What is needed ▸ In the records that follow, find each line with "SMALL" and pull it out.

━━━━━━━━━━━━━━━━━━━━

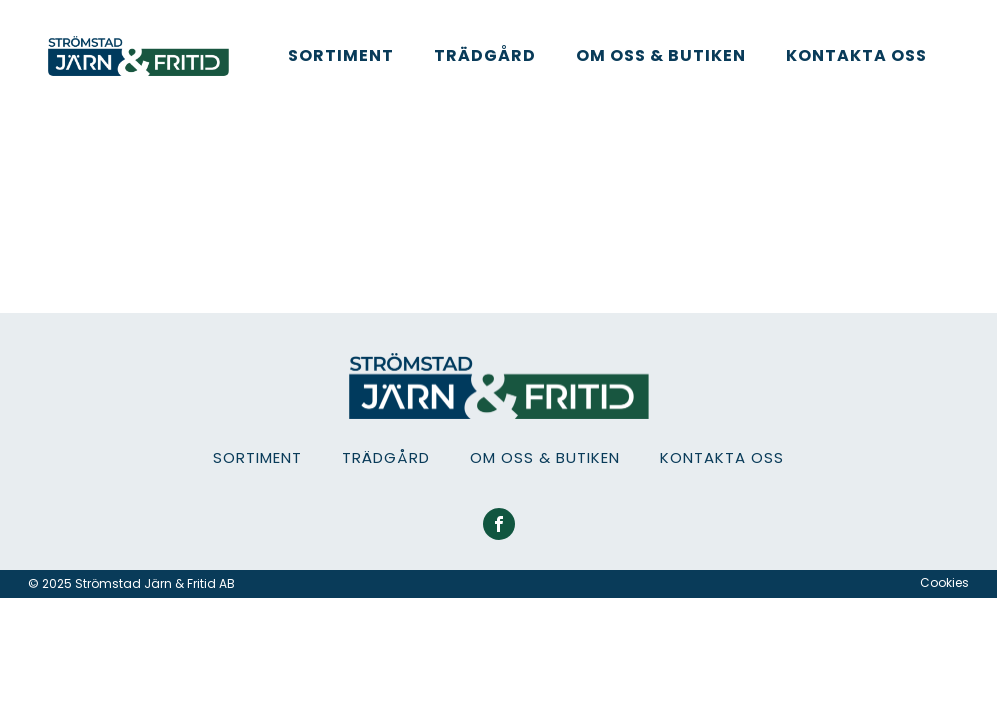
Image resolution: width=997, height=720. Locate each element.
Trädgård (485, 55)
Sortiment (341, 55)
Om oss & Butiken (661, 55)
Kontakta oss (856, 55)
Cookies (944, 583)
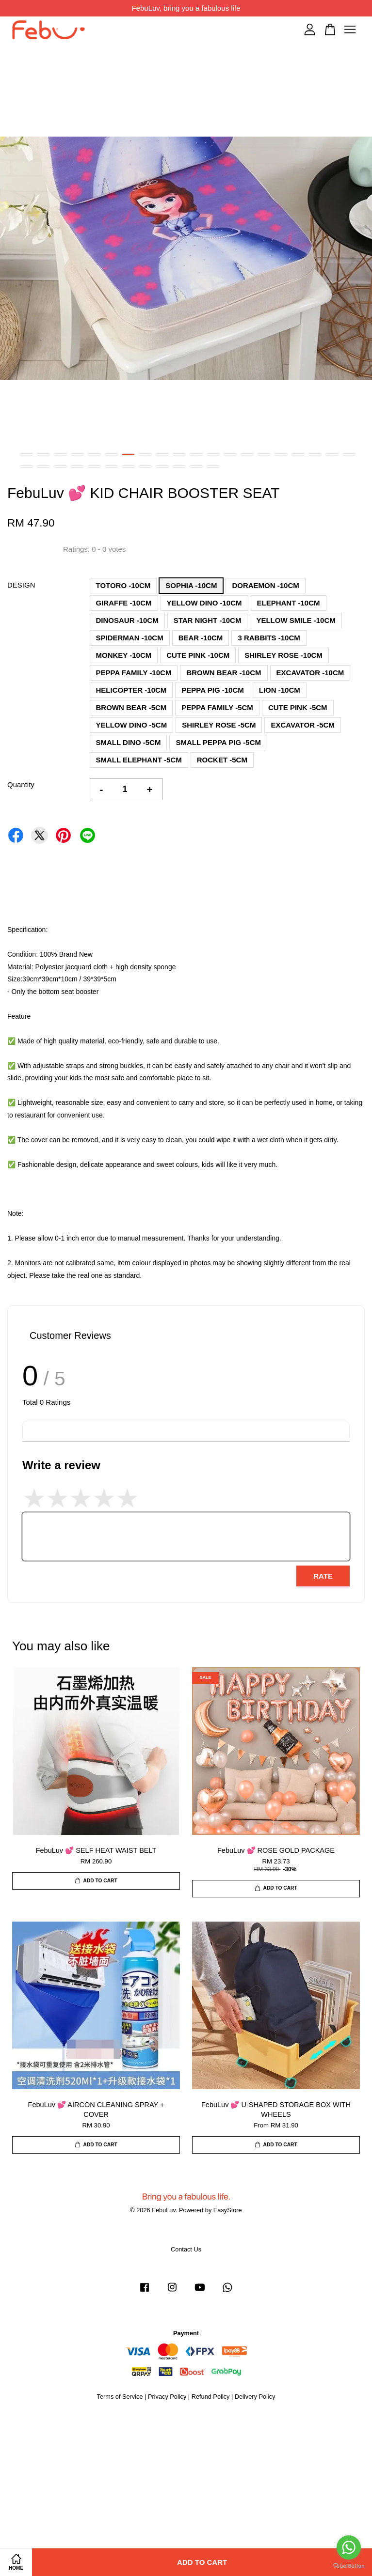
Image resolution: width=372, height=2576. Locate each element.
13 (230, 454)
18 (315, 454)
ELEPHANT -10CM (288, 603)
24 (77, 466)
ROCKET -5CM (222, 760)
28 (145, 466)
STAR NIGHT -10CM (208, 620)
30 (179, 466)
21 (26, 466)
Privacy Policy (167, 2396)
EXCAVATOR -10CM (310, 672)
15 (264, 454)
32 (213, 466)
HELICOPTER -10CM (131, 690)
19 (332, 454)
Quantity (20, 784)
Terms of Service (120, 2396)
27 (128, 466)
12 (213, 454)
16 (281, 454)
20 (349, 454)
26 (111, 466)
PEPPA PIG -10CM (212, 690)
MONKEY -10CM (124, 655)
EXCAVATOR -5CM (302, 725)
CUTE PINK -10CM (197, 655)
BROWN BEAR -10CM (223, 672)
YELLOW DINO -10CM (204, 603)
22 (43, 466)
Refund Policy (211, 2396)
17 (298, 454)
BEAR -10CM (200, 638)
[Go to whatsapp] (349, 2547)
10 (179, 454)
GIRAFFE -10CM (124, 603)
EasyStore (227, 2210)
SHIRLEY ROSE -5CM (219, 725)
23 (60, 466)
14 (247, 454)
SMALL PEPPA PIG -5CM (218, 742)
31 (196, 466)
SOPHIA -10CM (191, 585)
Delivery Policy (255, 2396)
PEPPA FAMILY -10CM (134, 672)
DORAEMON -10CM (265, 585)
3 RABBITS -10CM (269, 638)
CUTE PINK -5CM (297, 707)
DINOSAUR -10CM (127, 620)
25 (94, 466)
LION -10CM (279, 690)
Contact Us (186, 2249)
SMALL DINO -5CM (128, 742)
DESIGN (21, 585)
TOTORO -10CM (123, 585)
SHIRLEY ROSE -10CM (283, 655)
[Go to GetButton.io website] (348, 2566)
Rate (323, 1576)
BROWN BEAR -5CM (131, 707)
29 (162, 466)
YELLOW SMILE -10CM (295, 620)
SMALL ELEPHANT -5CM (139, 760)
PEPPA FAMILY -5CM (217, 707)
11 (196, 454)
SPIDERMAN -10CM (129, 638)
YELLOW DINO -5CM (131, 725)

━━━━━━━━━━━━━━━━━━━━

Answer space ▸
SMALL PEPPA PIG -5CM (218, 742)
SMALL DINO -5CM (128, 742)
SMALL ELEPHANT -5CM (139, 760)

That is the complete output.